Electronic Trading(Low Touch)
Lately the concept of Electronic Trading has been popular and many broker firms have built the systems based on this concept to meet the changing client requirements:
- Clients want more direct control on the orders in the exchange
- Clients want low latency trading on the competitive market
- Clients want the service of Algorithmic trading.
The diagram below shows a typical Electronic Trading System
(Click to view larger image)
Some details about the flow:
CLIENT SENDS ORDER THROUGH FIX PROTOCOL
The Client software can be from any vendor or house built, as long as it talks FIX protocol. Broker firm should discuss the support FIX versions with Client and usually some conformance tests should be done before going live.
The broker FIX gateway receives the order and forwards it to FIX Router
FIX ROUTER
FIX Router needs to make a decision on where the order should be forward to.

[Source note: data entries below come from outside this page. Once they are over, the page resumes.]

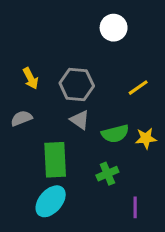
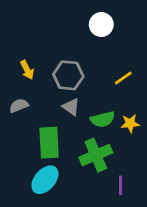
green cross: (107, 174) -> (96, 155), size x1.6

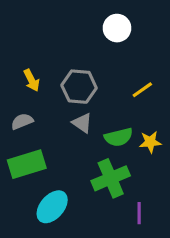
green rectangle: (49, 143) -> (27, 164), moved, turned 76

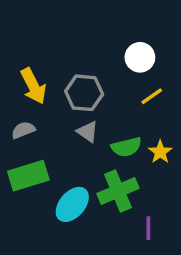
white circle: (117, 28) -> (140, 57), moved
yellow arrow: (32, 80) -> (33, 86), size x1.5
yellow star: (150, 142) -> (160, 152), turned -30
cyan ellipse: (52, 207) -> (72, 204), moved

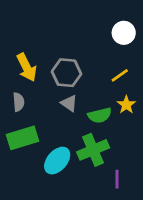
white circle: (140, 57) -> (124, 33), moved
gray semicircle: (23, 130) -> (19, 102), turned 108
yellow star: (160, 152) -> (126, 105), moved

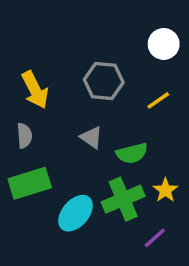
gray hexagon: (66, 73) -> (104, 81), moved
yellow star: (126, 105) -> (165, 190), moved
purple line: (117, 179) -> (155, 238), turned 48

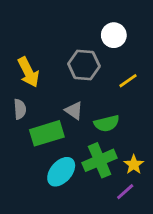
white circle: (164, 44) -> (114, 35), moved
green rectangle: (30, 183) -> (47, 133), moved
yellow star: (165, 190) -> (134, 165), moved

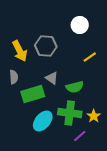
gray hexagon: (84, 65) -> (46, 46), moved
green cross: (100, 160) -> (70, 113), turned 30
purple line: (125, 192) -> (80, 136), moved

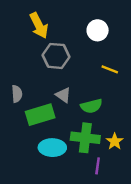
yellow arrow: (20, 51) -> (39, 25), moved
yellow line: (90, 57) -> (110, 69), turned 56
cyan ellipse: (43, 121) -> (52, 148), turned 50
purple line: (80, 136) -> (98, 166), turned -40

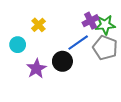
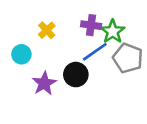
purple cross: (91, 21) -> (91, 25), moved, turned 35
green star: (105, 25) -> (113, 31), moved, turned -30

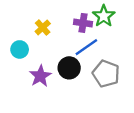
green star: (113, 31) -> (104, 16), moved
gray pentagon: (128, 58) -> (106, 74), moved

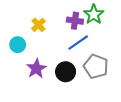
black circle: (69, 68) -> (66, 72), moved

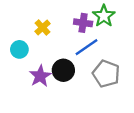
black circle: (66, 72) -> (63, 70), moved

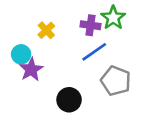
black circle: (63, 70) -> (69, 100), moved
purple star: (40, 76) -> (31, 69), moved

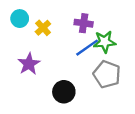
green star: (113, 18) -> (105, 42), moved, turned 30
cyan circle: (21, 54) -> (20, 19), moved

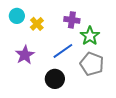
green star: (105, 42) -> (90, 36), turned -30
blue line: (87, 48) -> (63, 51), moved

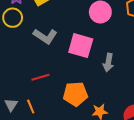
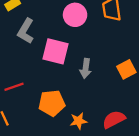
gray L-shape: (45, 36) -> (26, 31), moved, turned 90

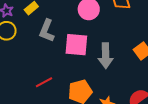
gray arrow: (86, 68) -> (106, 56), size x1.4

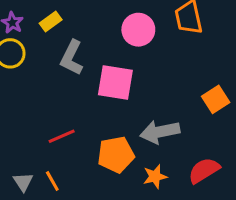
gray arrow: (106, 56) -> (160, 132), moved, turned 75

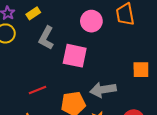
orange square: (216, 99) -> (141, 70), turned 30

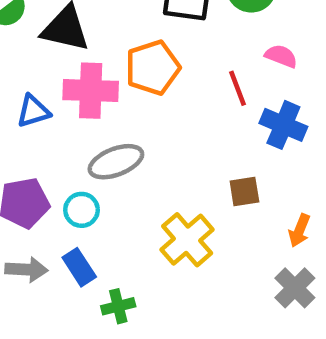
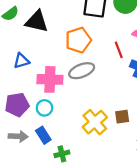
pink cross: (91, 91) -> (50, 79), moved
gray ellipse: (116, 162) -> (82, 71), moved
brown square: (244, 191) -> (122, 117), moved

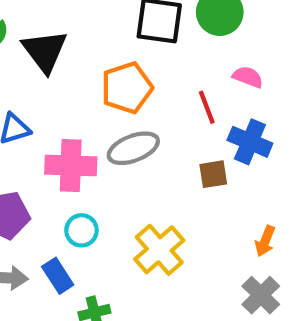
black triangle: (37, 21) -> (45, 51), turned 40
cyan circle: (44, 108) -> (81, 230), moved
brown square: (122, 117) -> (213, 174), moved

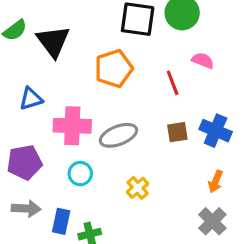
blue cross: (250, 142) -> (216, 131), moved
gray ellipse: (133, 148) -> (118, 135), moved
yellow cross: (159, 250) -> (138, 188), size x0.6
blue rectangle: (58, 276) -> (61, 221), moved, turned 45

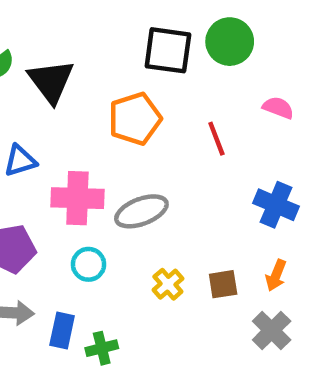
pink semicircle: (203, 61) -> (278, 108), moved
brown square: (177, 132) -> (223, 284), moved

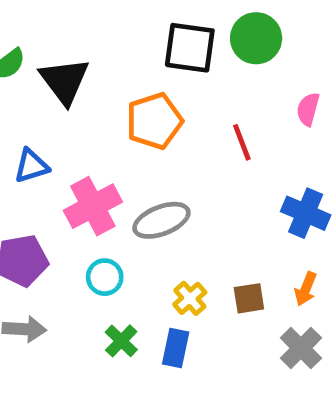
pink semicircle: (278, 108) -> (308, 109), turned -96
pink cross: (77, 198) -> (93, 206), turned -30
blue rectangle: (62, 330) -> (176, 348), moved
green cross: (102, 348) -> (121, 341), moved, turned -32

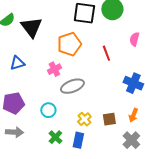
pink cross: (93, 206) -> (54, 69), moved, size x0.6

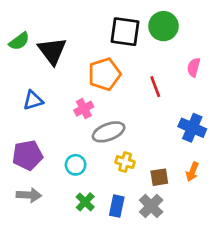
yellow cross: (84, 119) -> (125, 162), moved, turned -32
gray cross: (131, 140) -> (151, 206), moved

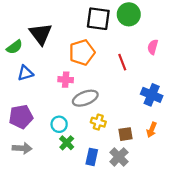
green semicircle: (19, 41) -> (14, 47), moved
pink cross: (84, 109) -> (66, 80), turned 32
green cross: (85, 202) -> (67, 143), moved

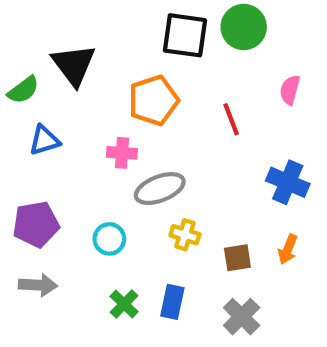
green cross: (67, 143) -> (124, 304), moved
gray cross: (119, 157) -> (242, 317), moved

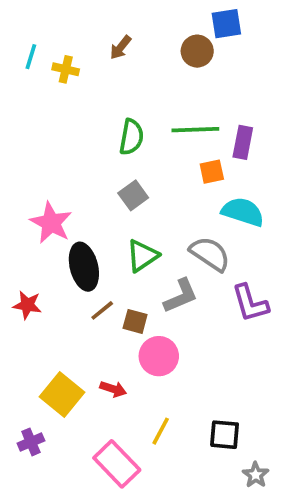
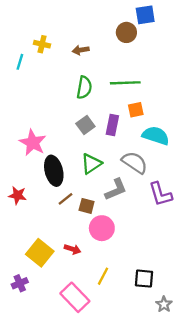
brown arrow: (120, 47) -> (81, 50), moved, turned 42
cyan line: (31, 57) -> (20, 62), moved
purple rectangle: (243, 142) -> (112, 125), moved

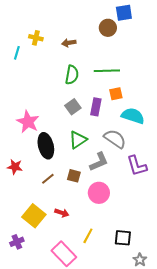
brown line: (65, 199) -> (48, 179), moved
pink circle: (102, 228) -> (99, 193), moved

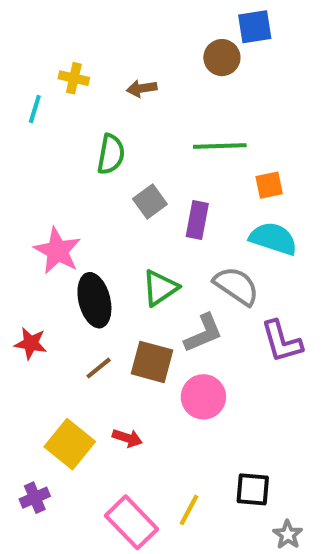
green semicircle: (72, 75) -> (111, 154), moved
orange square: (116, 94) -> (269, 185), moved
gray square: (73, 107) -> (150, 202), moved
brown square: (74, 176) -> (152, 362), size x1.5
yellow line: (88, 236) -> (189, 510), moved

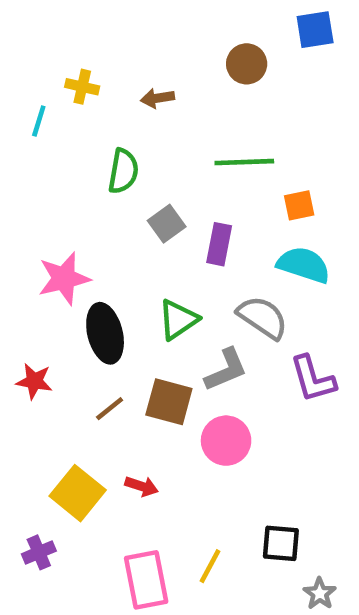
blue square: (255, 27) -> (315, 30), moved
pink star: (57, 251) -> (64, 278), turned 30
pink rectangle: (131, 522) -> (146, 580), turned 33

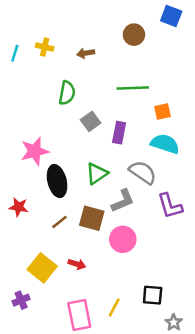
blue square: (315, 30) -> (171, 16), turned 30
cyan line: (39, 121) -> (15, 53), moved

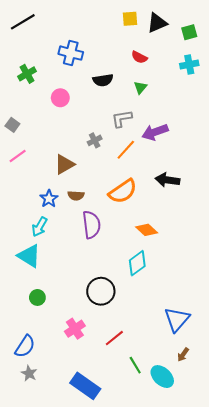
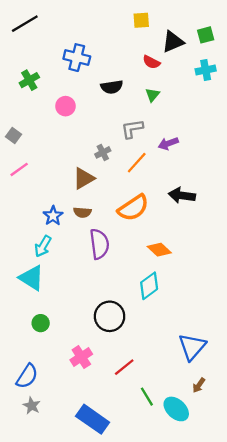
black triangle: (157, 23) -> (173, 42), moved
purple arrow: (155, 132) -> (168, 143), size x0.7
brown triangle: (64, 164) -> (84, 178), moved

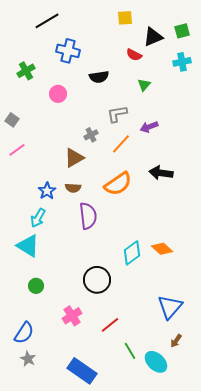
black line: (25, 24) -> (47, 21), moved
green triangle: (152, 95) -> (144, 85), moved
orange diamond: (159, 250) -> (162, 249), moved

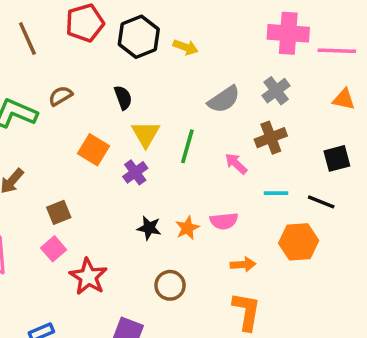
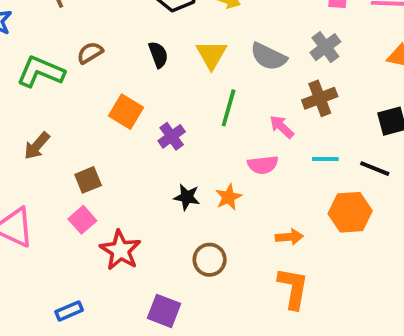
gray semicircle: (224, 99) -> (268, 57), turned 60
yellow triangle: (146, 134) -> (211, 55), moved
pink semicircle: (224, 221) -> (263, 165), moved

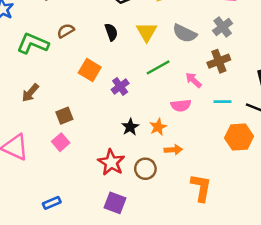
green line: (229, 108) -> (158, 67), turned 45
black star: (187, 197) -> (130, 127), turned 30
orange arrow: (289, 237) -> (173, 150), moved
red star: (120, 250) -> (111, 162), moved

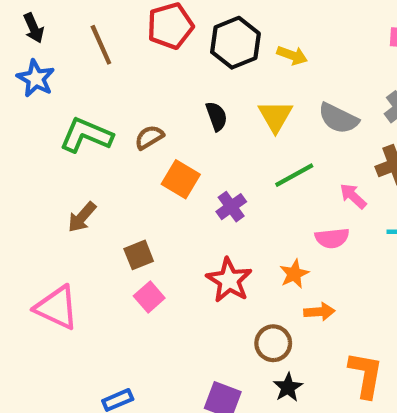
brown semicircle: (66, 31) -> (149, 137), moved
black star: (130, 127) -> (288, 387), moved
pink square: (61, 142) -> (149, 297), moved
red star: (111, 162) -> (229, 280), moved

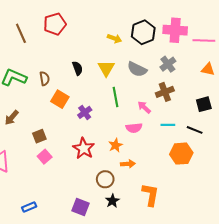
black hexagon: (235, 43) -> (143, 32), moved
brown semicircle: (149, 137) -> (45, 79), turned 112
green line: (294, 175) -> (115, 97), turned -72

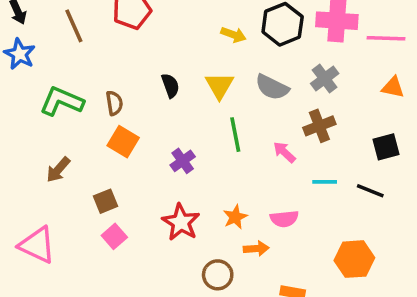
orange square: (60, 99) -> (123, 142), moved
pink semicircle: (134, 128) -> (284, 219), moved
orange hexagon: (181, 154) -> (354, 259), moved

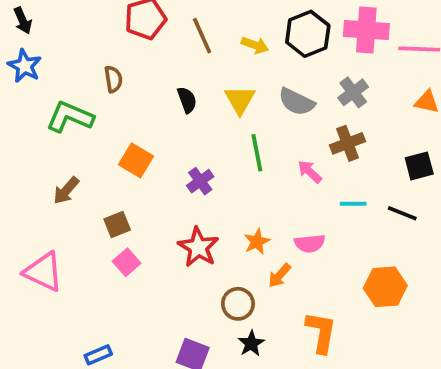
brown line: (74, 26) -> (202, 36), moved
brown semicircle: (114, 103) -> (113, 79), moved
orange arrow: (256, 249) -> (280, 276), turned 135

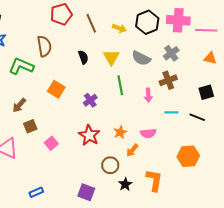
brown semicircle: (113, 79) -> (44, 46), size x1.5
pink arrow: (310, 172) -> (148, 95), turned -136
brown square: (117, 225) -> (30, 126), moved
black star: (251, 343) -> (125, 184), moved

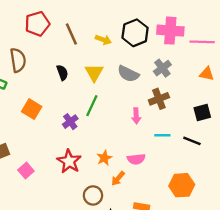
green line: (120, 85) -> (92, 106), moved, turned 36

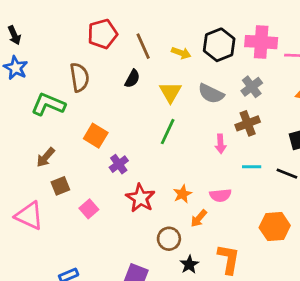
black semicircle: (62, 73) -> (132, 79), moved, turned 49
purple cross: (70, 122) -> (119, 164), moved

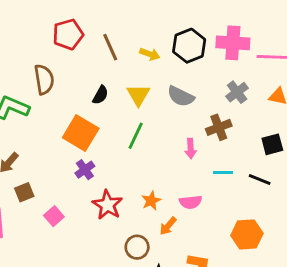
black semicircle: (132, 79) -> (100, 95), moved
gray cross: (252, 87) -> (237, 92), moved
orange square: (96, 136) -> (81, 133), moved, size x1.4

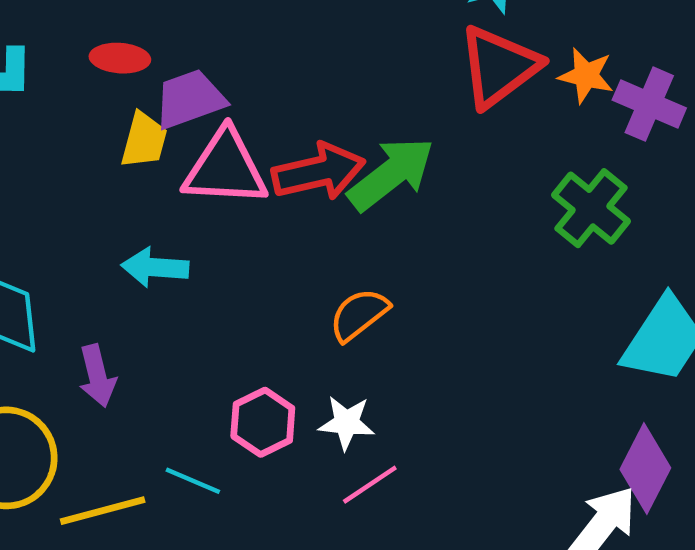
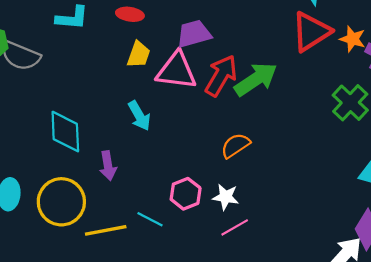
purple trapezoid: (190, 99) -> (194, 34), moved
red arrow: (319, 172) -> (221, 76), turned -51
cyan arrow: (155, 267) -> (139, 116), turned -128

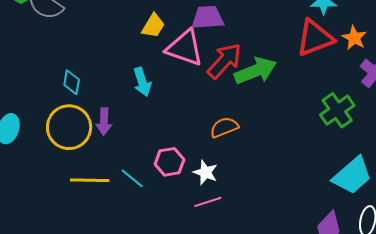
orange star: (353, 39) -> (354, 38), moved
cyan diamond: (65, 132) -> (72, 82), size x0.6
yellow circle: (61, 202) -> (69, 127), moved

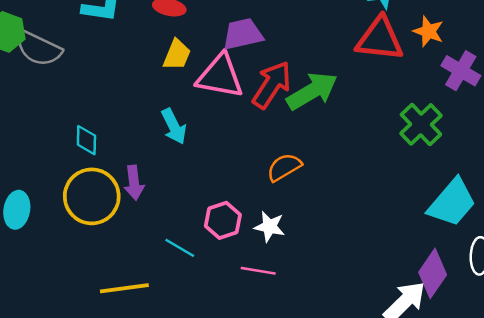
red triangle: (315, 38) -> (380, 39), turned 36
yellow line: (90, 180) -> (124, 288), moved
pink line: (208, 202) -> (258, 271), moved, turned 36

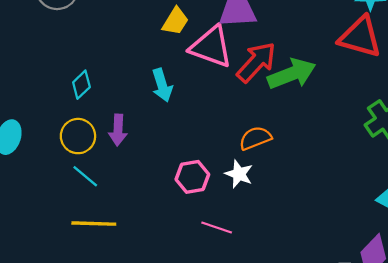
cyan diamond: (86, 140) -> (81, 85), turned 36
yellow circle: (92, 196) -> (78, 136), size x0.7
white star: (269, 227) -> (239, 174), moved
cyan line: (180, 248) -> (85, 176), moved

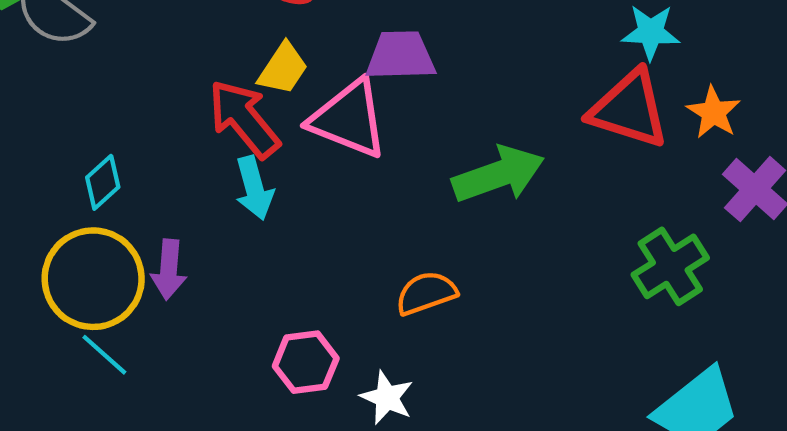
red arrow: (256, 62) -> (244, 119), moved, turned -84
yellow circle: (78, 136) -> (93, 279), size x1.5
white star: (239, 174) -> (387, 398), moved

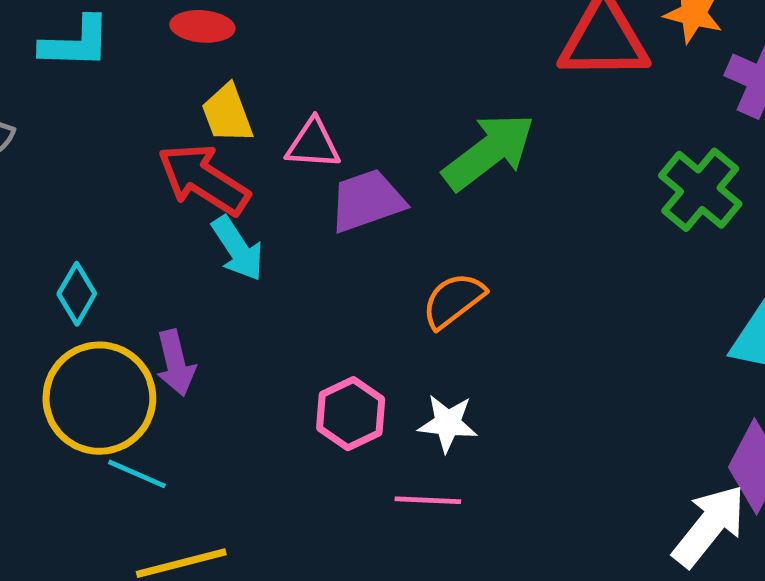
purple trapezoid: (401, 56) -> (367, 201), moved
yellow trapezoid: (283, 69) -> (227, 114), turned 144
pink triangle: (349, 119) -> (313, 144), size x0.6

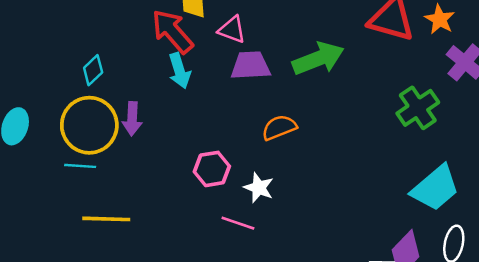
cyan line: (137, 474) -> (80, 166), moved, turned -36

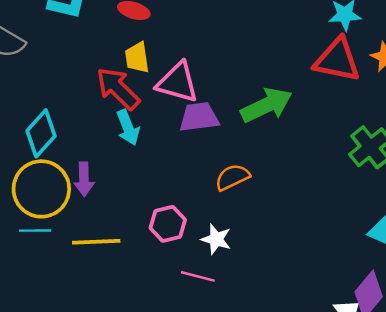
pink triangle: (232, 30) -> (178, 82), size x1.5
cyan diamond: (93, 70) -> (41, 133), size x1.5
yellow line: (106, 219) -> (96, 242), moved

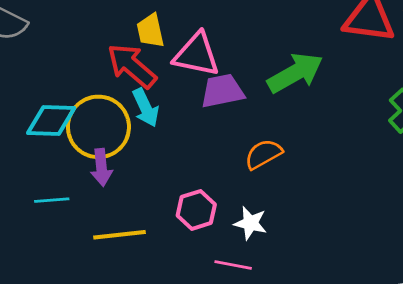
cyan diamond: (41, 133) -> (51, 120), turned 54
yellow circle: (41, 189) -> (98, 127), moved
cyan line: (35, 231) -> (52, 200), moved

Subject to the system configuration and broker office setup, the FIX Gateway could be regional and OMS partitioning could be office or country specific. FIX Router needs to look at the instrument and client instruction to route order to specific OMS for next handling.
ELECTRONIC DESK HANDLING.
An electronic order can go out to market without any human intervention from broker firm.
However, just like anything in life, it can go complicate:). Orders may run into some error state or failed Criteria Checks(Criteria Check is discussed in next section) due to various reasons, such as Client sends incorrect fields including unreasonable price/quantity, or even a bug in broker’s system itself.
This is when traders in Electronic Desk need to manually sort out the error by contacting Client if the error is in the order itself or broker firm’s support staff if the problem is in the broker firm system.
ELECTRONIC TRADING OMS
In addition to the traditional OMS functionalities which requires
- Showing the client order details
- Showing executions
- Operating on orders
An Electronic Trading OMS also needs to be able to perform
- Criteria Check
- Exception reporting and handling
- Order Routing
Criteria Check
Criteria Check is to prevent trading risk and meet the compliance requirement from stock exchange regulatory.
Exception Reporting and Handling
When an order has failed the criteria check or caused some internal system error, Electronic Desk needs to be informed immediately such that they can decide to inform client or remedy the problem in a timely fashion.
The last thing a broker firm wants to happen is to let the client find out the problem before the broker firm do, which surely will upset the client and lose the firm's credibility. This is why Exception reporting and handling are important that can made or break the whole electronic trading system.
Presentation of the Exception:
- GUI alert to Electronic Desk
- Monitoring software notification to system support staff
Severity of Exception
- Info
- Warning
- Error
DMA VS. DSA
A DMA order goes straight into the market without any changes to the client order. DSA order will be routed to Algo Server for strategy execution. Subject to the algo strategies offered by the broker firm, a DSA order can result in many “slices” of child orders to the market.